See that spot of water all the way down at the bottom right? That's the Salton Sea...I live on the west shore.


----------



## Miscally (Nov 18, 2018)

KarenSoCal said:


> See that spot of water all the way down at the bottom right? That's the Salton Sea...I live on the west shore.


Wow, I bet that's beautiful [emoji2]


----------



## KarenSoCal (Nov 18, 2018)

Miscally said:


> Wow, I bet that's beautiful [emoji2]


Well, unfortunately the Salton Sea has huge ecological problems...it's drying up.

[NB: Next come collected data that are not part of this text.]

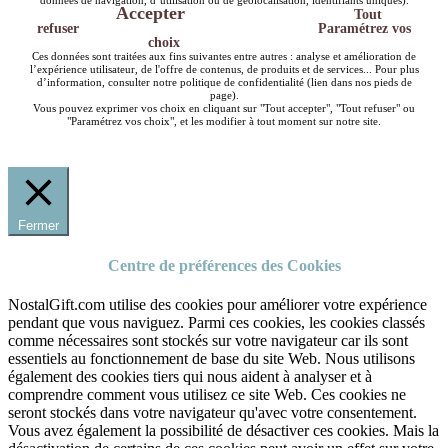
données de navigation, d’utilisation ou de géolocalisation, identifiants uniques).
Accepter
Tout
refuser
Paramétrez vos
choix
Ces données sont traitées aux fins suivantes entre autres : analyse et amélioration de
l’expérience utilisateur, de l'offre de contenus, de produits et de services... Pour plus
d’information, consulter notre politique de confidentialité (lien dans nos pieds de
page).
Vous pouvez exprimer vos choix en cliquant sur "Tout accepter", "Tout refuser" ou
"Paramétrez vos choix", et les modifier à tout moment sur notre site.
Fermer
Centre de préférences des Cookies
NostalGift.com utilise des cookies pour améliorer votre expérience
pendant que vous naviguez. Parmi ces cookies, les cookies classés
comme nécessaires sont stockés sur votre navigateur car ils sont
essentiels au fonctionnement de base du site Web. Nous utilisons
également des cookies tiers qui nous aident à analyser et à
comprendre comment vous utilisez ce site Web. Ces cookies ne
seront stockés dans votre navigateur qu'avec votre consentement.
Vous avez également la possibilité de désactiver ces cookies. Mais la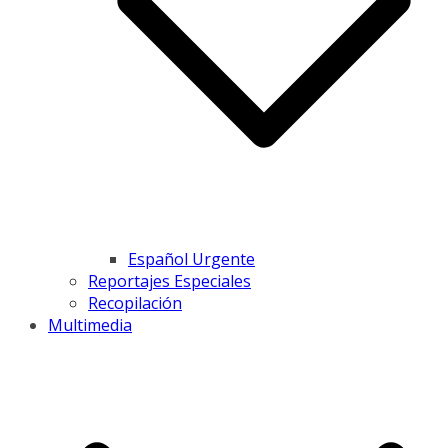
Español Urgente
Reportajes Especiales
Recopilación
Multimedia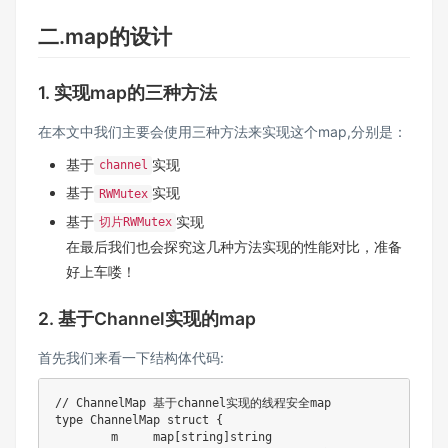
二.map的设计
1. 实现map的三种方法
在本文中我们主要会使用三种方法来实现这个map,分别是：
基于
实现
channel
基于
实现
RWMutex
基于
实现
切片RWMutex
在最后我们也会探究这几种方法实现的性能对比，准备
好上车喽！
2. 基于Channel实现的map
首先我们来看一下结构体代码:
// ChannelMap 基于channel实现的线程安全map
type
 ChannelMap 
struct
{
	m     
map
[
string
]
string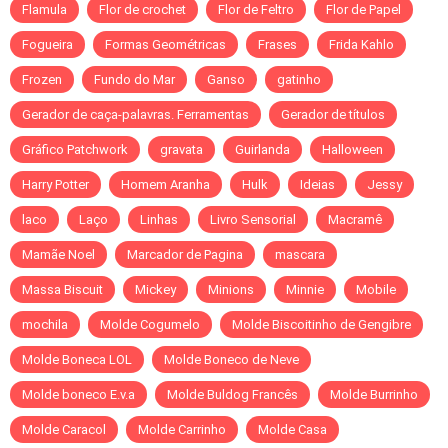
Flamula
Flor de crochet
Flor de Feltro
Flor de Papel
Fogueira
Formas Geométricas
Frases
Frida Kahlo
Frozen
Fundo do Mar
Ganso
gatinho
Gerador de caça-palavras. Ferramentas
Gerador de títulos
Gráfico Patchwork
gravata
Guirlanda
Halloween
Harry Potter
Homem Aranha
Hulk
Ideias
Jessy
laco
Laço
Linhas
Livro Sensorial
Macramê
Mamãe Noel
Marcador de Pagina
mascara
Massa Biscuit
Mickey
Minions
Minnie
Mobile
mochila
Molde Cogumelo
Molde Biscoitinho de Gengibre
Molde Boneca LOL
Molde Boneco de Neve
Molde boneco E.v.a
Molde Buldog Francês
Molde Burrinho
Molde Caracol
Molde Carrinho
Molde Casa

But it is beautiful to look at.


----------



## Miscally (Nov 18, 2018)

KarenSoCal said:


> Well, unfortunately the Salton Sea has huge ecological problems...it's drying up. But it is beautiful to look at.


That's a terrible shame. We need to address the climate and ecological issues in the world. Hopefully one day it will be back.


----------



## Melis (Nov 18, 2018)

We’re vacationing in Los Angeles and the weather has been beautiful! I could be a bit biased since it was snowing at home lol


----------



## Pecti (Nov 28, 2018)

I was in California when it all started, horrible view and situation. A lot of properties for sale in Malibu were caught in fire, a lot of animals in forests died unfortunately... Till now a lot of people don't know what to do and if they will come back to the same area or change location for living.


----------



## Miscally (Nov 28, 2018)

I'm so sorry for everyone's losses. I hope that time will heal both the people and the environment. Best wishes to you all.

Sent from my SM-G960F using Tortoise Forum mobile app


----------